/bishop

A bayesian classifier library for Ruby

Primary LanguageJavaScriptGNU General Public License v3.0GPL-3.0

Introduction

This is a Naive Bayes classifier that can be used to categorize text based on trained "pools". Training counts how often each word is used, except for any specified stop words. The Bayes::Bishop.guess method tokenizes the message and then calculates for each pool the probability that the message is the same "classification" as that pool. For example, you could train the system with one pool of "spam" email and one pool of "non-spam" email.
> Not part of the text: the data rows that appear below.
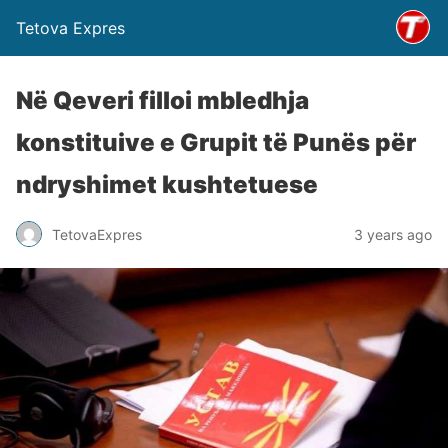
Tetova Expres
Në Qeveri filloi mbledhja
konstituive e Grupit të Punës për
ndryshimet kushtetuese
TetovaExpres
3 years ago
Then you could ask the guess method which pool each incoming message belongs to.

Usage

  1. Create a Bishop::Bayes object:

    b = Bishop::Bayes.new

  2. Train with multiple pools of text:

    b.train('pool1')
    b.train('pool2')
    b.train('pool3')

  3. Call the guess method with a message to categorize:

    guesses = b.guess('This is a sentence')
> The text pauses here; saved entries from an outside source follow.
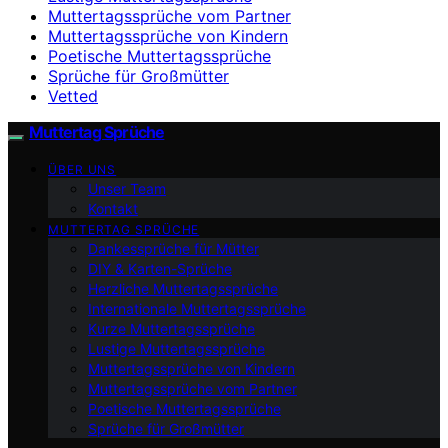
Muttertagssprüche vom Partner
Muttertagssprüche von Kindern
Poetische Muttertagssprüche
Sprüche für Großmütter
Vetted
Muttertag Sprüche
ÜBER UNS
Unser Team
Kontakt
MUTTERTAG SPRÜCHE
Dankessprüche für Mütter
DIY & Karten-Sprüche
Herzliche Muttertagssprüche
Internationale Muttertagssprüche
Kurze Muttertagssprüche
Lustige Muttertagssprüche
Muttertagssprüche von Kindern
Muttertagssprüche vom Partner
Poetische Muttertagssprüche
Sprüche für Großmütter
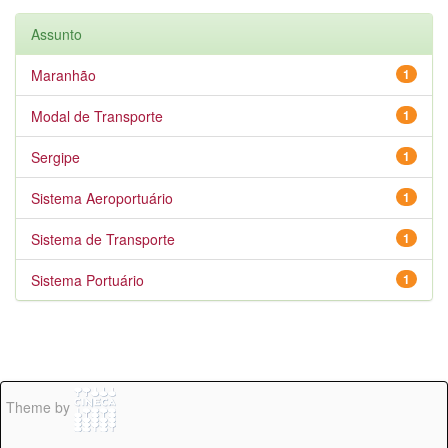
Assunto
Maranhão
1
Modal de Transporte
1
Sergipe
1
Sistema Aeroportuário
1
Sistema de Transporte
1
Sistema Portuário
1
Theme by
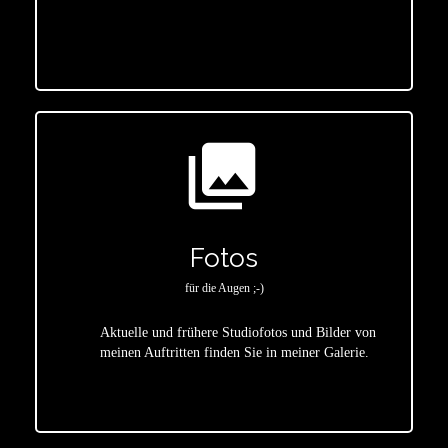
star
photo_library
Fotos
für die Augen ;-)
Aktuelle und frühere Studiofotos und Bilder von
meinen Auftritten finden Sie in meiner Galerie.
star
    The return value is a hash where the keys are pool names and the values are the probability that the message belongs to that pool.

Features

  • Stop words may be specified

    b.add_stop_words(an_array_words)
    b.add_stop_word('word')

  • You can include the default stop words list

    b.load_default_stop_words

  • You can choose between the default tokenizer, a stemming tokenizer, or a custom tokenizer

    b = Bishop::Bayes.new b = Bishop::Bayes.new(Bishop::StemmingTokenizer) b = Bishop::Bayes.new(CustomTokenizer)